Vor dem Schmerz ist nicht gleich nach dem Schmerz

Warum stürzen sich Menschen an langen Seilen von Brücken und hohen Gebäuden herab? Warum lassen sie sich in Achterbahnen vorwärts und rückwärts durch Fünffach-Loopings jagen, obwohl den meisten bereits beim Anblick schon ganz schön flau im Magen wird?

Antworten auf diese Fragen könnte eine neue Untersuchung der Universität Würzburg geben. Geplant und durchgeführt wurde sie von Psychologen und Biologen der Uni unter der Leitung von Paul Pauli, Inhaber des Lehrstuhls für Psychologie I, und dem Neurobiologen PD Dr. Bertram Gerber, Lehrstuhl für Neurobiologie und Genetik. Die renommierte britische Fachzeitschrift Proceedings of the Royal Society B hat über diese Arbeit berichtet.

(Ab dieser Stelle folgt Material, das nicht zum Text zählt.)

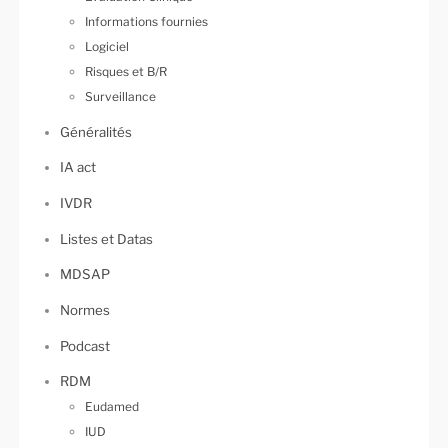
Informations fournies
Logiciel
Risques et B/R
Surveillance
Généralités
IA act
IVDR
Listes et Datas
MDSAP
Normes
Podcast
RDM
Eudamed
IUD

Fruchtfliegen reagieren vergleichsweise einfach

„Bei Fruchtfliegen ist die Angelegenheit relativ einfach“, sagt Bertram Gerber. Der Wissenschaftler erforscht schon seit Längerem am Biozentrum das Nervensystem von Fruchtfliegen und deren Larven. Duftstoffe spielen dabei eine wichtige Rolle. „Präsentiert man Fruchtfliegen einen bestimmten Geruch und setzt sie kurz danach einem schmerzhaften Stromreiz aus, gehen sie diesem Geruch in Zukunft aus dem Weg“, sagt Gerber. Eine Duftnote, die den Tieren im Anschluss an ein schmerzhaftes Ereignis dargeboten wird, zieht sie hingegen in Zukunft an. „Bei Fruchtfliegen kommt es also auf den Zeitpunkt an, um Bestrafung in Belohnung umzuwandeln: Das Moment der 'Erleichterung' wirkt wie eine Belohnung“, sagt der Neurobiologe.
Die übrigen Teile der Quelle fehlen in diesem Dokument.